When Slocum won the MSO audition in 2012, she was 22 and in her first year of working on her master’s degree at the Manhattan School of Music. “It was such a daunting experience, to have my first job be at the level of this orchestra,” she says. But former music director Edo de Waart, who hired her, “gave me the freedom to be me,” she says. “He helped me grow as an artist. There were definitely times I wish I could have taken back, but I needed those times to teach me things.”
“Sonora is a real artist,” said principal oboe Katherine Young Steele, who sits next to her. “I’m super fortunate that we’ve developed a relationship where we get each other. We play really well together.”
At first, Steele said, she worried about the differences between them, such as the 10-year age gap and her own Midwestern background, “while Sonora’s a very serious New Yorker. But she’s so fun, and actually very chill. It’s been a fun five years.”
Slocum’s practice habits vary depending on her mood.

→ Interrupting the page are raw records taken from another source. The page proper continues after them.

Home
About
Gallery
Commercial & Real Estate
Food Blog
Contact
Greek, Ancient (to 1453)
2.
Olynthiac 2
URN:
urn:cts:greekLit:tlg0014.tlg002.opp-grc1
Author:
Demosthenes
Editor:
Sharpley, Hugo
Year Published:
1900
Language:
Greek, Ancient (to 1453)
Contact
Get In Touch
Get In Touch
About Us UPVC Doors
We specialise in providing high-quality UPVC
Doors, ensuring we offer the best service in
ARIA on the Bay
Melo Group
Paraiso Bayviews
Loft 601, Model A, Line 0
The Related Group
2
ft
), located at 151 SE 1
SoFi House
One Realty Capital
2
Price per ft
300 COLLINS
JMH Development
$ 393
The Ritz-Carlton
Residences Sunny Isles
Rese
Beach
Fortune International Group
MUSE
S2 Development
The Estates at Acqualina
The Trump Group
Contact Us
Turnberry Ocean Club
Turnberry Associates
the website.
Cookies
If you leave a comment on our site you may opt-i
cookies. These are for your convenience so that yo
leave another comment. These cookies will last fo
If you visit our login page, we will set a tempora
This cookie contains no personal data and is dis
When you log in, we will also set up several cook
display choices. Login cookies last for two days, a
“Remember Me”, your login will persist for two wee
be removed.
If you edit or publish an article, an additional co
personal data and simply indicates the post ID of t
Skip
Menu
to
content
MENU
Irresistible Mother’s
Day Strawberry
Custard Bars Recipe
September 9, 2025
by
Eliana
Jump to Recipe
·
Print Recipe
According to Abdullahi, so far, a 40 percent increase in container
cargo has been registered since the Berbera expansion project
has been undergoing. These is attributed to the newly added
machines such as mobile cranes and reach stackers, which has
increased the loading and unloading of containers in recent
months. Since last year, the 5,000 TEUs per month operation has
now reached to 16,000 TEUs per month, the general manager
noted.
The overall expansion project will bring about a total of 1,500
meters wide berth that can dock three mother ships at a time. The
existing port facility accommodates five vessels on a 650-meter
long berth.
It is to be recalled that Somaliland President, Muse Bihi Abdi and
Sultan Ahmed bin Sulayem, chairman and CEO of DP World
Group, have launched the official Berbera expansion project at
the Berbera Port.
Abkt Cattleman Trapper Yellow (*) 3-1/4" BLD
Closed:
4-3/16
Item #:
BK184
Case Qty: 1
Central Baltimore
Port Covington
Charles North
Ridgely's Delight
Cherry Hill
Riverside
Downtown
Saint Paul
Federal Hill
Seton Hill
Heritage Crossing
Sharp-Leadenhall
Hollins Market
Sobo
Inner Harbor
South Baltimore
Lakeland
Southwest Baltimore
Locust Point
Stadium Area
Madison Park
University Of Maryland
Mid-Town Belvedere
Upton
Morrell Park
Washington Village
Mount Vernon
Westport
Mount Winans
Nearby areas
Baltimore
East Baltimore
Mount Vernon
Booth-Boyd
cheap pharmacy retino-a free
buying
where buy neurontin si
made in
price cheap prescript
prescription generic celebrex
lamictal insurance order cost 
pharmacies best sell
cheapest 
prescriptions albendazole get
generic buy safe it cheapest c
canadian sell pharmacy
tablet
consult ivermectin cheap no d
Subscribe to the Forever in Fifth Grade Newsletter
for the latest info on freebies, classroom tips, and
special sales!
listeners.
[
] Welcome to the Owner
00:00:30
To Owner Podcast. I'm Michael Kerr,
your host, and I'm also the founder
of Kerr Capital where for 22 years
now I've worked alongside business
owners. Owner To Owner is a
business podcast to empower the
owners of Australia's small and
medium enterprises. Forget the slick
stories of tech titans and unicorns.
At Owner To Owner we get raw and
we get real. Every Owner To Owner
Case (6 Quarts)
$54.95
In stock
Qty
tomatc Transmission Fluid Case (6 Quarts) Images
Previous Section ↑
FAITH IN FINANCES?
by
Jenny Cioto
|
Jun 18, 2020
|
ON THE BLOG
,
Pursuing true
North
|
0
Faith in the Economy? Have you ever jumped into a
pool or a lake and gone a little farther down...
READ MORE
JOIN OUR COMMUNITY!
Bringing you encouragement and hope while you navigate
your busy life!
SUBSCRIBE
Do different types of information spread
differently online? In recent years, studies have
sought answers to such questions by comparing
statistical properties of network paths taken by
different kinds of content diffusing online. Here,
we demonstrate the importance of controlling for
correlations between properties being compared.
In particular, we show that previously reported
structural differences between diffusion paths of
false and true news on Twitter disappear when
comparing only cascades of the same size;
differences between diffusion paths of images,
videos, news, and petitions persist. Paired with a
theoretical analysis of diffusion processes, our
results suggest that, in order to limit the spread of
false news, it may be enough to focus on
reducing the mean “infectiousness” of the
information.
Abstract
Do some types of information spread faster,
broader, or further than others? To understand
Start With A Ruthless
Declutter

Sometimes to challenge herself she’ll do nine hours a day, “but for a wind player, that completely blows out your face.” More sustainably, she will do a very mindful two hours, “thoughtfully and with joy.” She thinks back often to her 12 years of ballet classes as a child and is looking into adult options in the Milwaukee area, because playing music and dancing are intertwined. “The more you master the fundamentals, the more free you are in the moment. It’s like that with music and with dance and with a lot of other things.”
Looking ahead, she said, “I’m excited about where the orchestra is at the present moment and where it’s going. There’s a lot of excitement, and it’s such a great orchestra – even better than it was when I started, and it was really good then. To come together this way is wonderful.”